The public option for banking

The Bank of North Dakota (BND) is owned and operated by the state of North Dakota, and is the only publicly owned bank in the United States. Founded in 1919 as a response to a credit crisis, BND has helped North Dakota weather the current economic recession. According the North Dakota Department of Commerce, in 2009, the 90-year-old BND turned a profit of $58.1 million, which went into the state’s general operating fund. No surprise that North Dakota is currently one of two states still showing a budget surplus. (The other is Montana.)

You can find two excellent articles on the growing push for publicly owned banks, here and here. According to author Ellen Brown, there are bills pending in Washington State, Illinois and Michigan to create publicly owned banks, and seven candidates for governor are campaigning for state-owned banks.  The proposed public banks are modeled after BND.

The Bank of North Dakota acts as a “bankers’ bank,” partnering with other banks in “participation loans,” which allow them to compete with larger banks. In a participation loan, the community bank originates the loan and takes responsibility for it, while the participating bank contributes funds and shares in the risk and profits. The Bank of North Dakota also makes low-interest loans to students, farmers and businesses; underwrites municipal bonds; and provides liquidity for more than 100 banks around the state.

Brown is passionate about the need for publicly owned banks, and sees them as an ideal way to keep wealth in the community.

We the people have given away our sovereign money-creating power to private, for-profit lending institutions, which have used it to siphon wealth from the productive economy. If we were to take that power back, we could generate the credit we need to underwrite a whole cornucopia of projects that we don’t even consider because we think we lack the “money.” We have the labor and we have the materials; we just lack the “liquidity” necessary to put them together to create products and services.

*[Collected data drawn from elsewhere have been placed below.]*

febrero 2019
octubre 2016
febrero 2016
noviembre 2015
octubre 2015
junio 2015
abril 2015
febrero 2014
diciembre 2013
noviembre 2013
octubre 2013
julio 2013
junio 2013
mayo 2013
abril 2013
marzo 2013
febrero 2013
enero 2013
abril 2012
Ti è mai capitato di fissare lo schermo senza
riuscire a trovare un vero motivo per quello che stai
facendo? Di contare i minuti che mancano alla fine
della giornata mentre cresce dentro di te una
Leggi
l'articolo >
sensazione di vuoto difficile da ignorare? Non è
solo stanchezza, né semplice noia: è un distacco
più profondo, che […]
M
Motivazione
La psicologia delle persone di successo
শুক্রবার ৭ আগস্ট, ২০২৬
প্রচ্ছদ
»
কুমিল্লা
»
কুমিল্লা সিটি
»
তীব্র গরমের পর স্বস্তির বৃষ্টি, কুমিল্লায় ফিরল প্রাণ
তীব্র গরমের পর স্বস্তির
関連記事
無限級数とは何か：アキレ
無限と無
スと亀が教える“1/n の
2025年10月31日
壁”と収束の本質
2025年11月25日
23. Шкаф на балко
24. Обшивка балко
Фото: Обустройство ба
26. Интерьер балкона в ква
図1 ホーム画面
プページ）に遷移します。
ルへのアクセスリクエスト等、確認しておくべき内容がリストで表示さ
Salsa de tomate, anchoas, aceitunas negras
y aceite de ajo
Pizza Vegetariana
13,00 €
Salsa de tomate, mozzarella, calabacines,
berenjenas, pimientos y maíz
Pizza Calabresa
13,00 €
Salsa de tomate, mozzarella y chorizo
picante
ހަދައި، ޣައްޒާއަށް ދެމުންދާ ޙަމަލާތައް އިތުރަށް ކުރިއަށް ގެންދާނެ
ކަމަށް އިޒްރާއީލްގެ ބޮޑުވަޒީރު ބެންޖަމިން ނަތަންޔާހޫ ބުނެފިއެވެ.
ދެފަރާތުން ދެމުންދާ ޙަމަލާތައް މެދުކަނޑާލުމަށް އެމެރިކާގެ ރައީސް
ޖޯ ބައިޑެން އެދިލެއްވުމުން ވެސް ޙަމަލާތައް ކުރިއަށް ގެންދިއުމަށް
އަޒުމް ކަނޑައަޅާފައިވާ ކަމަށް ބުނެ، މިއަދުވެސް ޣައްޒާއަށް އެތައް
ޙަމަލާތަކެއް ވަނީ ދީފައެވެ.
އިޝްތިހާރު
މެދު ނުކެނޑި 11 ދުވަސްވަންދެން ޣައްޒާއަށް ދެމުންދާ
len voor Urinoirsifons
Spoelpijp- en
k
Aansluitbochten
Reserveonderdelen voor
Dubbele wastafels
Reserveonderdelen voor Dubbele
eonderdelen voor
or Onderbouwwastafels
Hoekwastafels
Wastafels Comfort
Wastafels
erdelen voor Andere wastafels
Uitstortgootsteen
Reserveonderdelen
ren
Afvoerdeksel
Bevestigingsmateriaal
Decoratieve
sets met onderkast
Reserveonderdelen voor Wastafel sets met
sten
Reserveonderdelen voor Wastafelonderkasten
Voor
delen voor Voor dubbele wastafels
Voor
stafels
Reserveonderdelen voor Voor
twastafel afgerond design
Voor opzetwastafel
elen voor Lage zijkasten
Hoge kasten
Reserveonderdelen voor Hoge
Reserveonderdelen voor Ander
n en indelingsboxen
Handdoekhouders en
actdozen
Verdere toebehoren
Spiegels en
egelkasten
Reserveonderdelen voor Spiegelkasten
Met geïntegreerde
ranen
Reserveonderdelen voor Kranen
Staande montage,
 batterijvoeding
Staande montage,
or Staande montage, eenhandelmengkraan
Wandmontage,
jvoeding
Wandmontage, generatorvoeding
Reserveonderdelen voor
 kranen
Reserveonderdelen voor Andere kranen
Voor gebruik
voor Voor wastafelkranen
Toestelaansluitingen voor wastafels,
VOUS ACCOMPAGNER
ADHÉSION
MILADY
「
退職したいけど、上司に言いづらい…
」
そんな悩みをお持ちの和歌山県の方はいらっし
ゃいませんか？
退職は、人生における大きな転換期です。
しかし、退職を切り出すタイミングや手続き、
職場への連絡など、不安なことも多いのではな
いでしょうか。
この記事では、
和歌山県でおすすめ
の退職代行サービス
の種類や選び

Money today is just a ticket, a receipt for work performed and goods delivered. We can fund the work we need done by creating our own credit. The real promise of publicly owned banks is not that they can bail out subprime borrowers but that they can jumpstart the economy by creating real wealth. They can provide the liquidity to put labor and materials together, allowing the economy to build and grow. Our private, profit-driven banking sector has been bleeding wealth from the rest of the economy. Public-interest banks can transfuse the economy with the credit it needs to flourish and be productive once again.